Exercise inputs below:
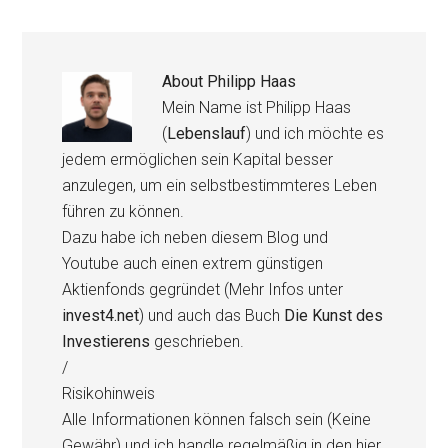
About
Philipp Haas
Mein Name ist Philipp Haas
(
Lebenslauf
) und ich möchte es
jedem ermöglichen sein Kapital besser
anzulegen, um ein selbstbestimmteres Leben
führen zu können.
Dazu habe ich neben diesem Blog und
Youtube auch einen extrem günstigen
Aktienfonds gegründet (Mehr Infos unter
invest4.net
) und auch das Buch
Die Kunst des
Investierens
geschrieben.
/
Risikohinweis
Alle Informationen können falsch sein (Keine
Gewähr) und ich handle regelmäßig in den hier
End of Exercise inputs.
What is expected: From the line with "Mein Name ist Philipp Haas" to the final line of the entries above, return every line exactly as written.

Solution to this problem:
Mein Name ist Philipp Haas
(
Lebenslauf
) und ich möchte es
jedem ermöglichen sein Kapital besser
anzulegen, um ein selbstbestimmteres Leben
führen zu können.
Dazu habe ich neben diesem Blog und
Youtube auch einen extrem günstigen
Aktienfonds gegründet (Mehr Infos unter
invest4.net
) und auch das Buch
Die Kunst des
Investierens
geschrieben.
/
Risikohinweis
Alle Informationen können falsch sein (Keine
Gewähr) und ich handle regelmäßig in den hier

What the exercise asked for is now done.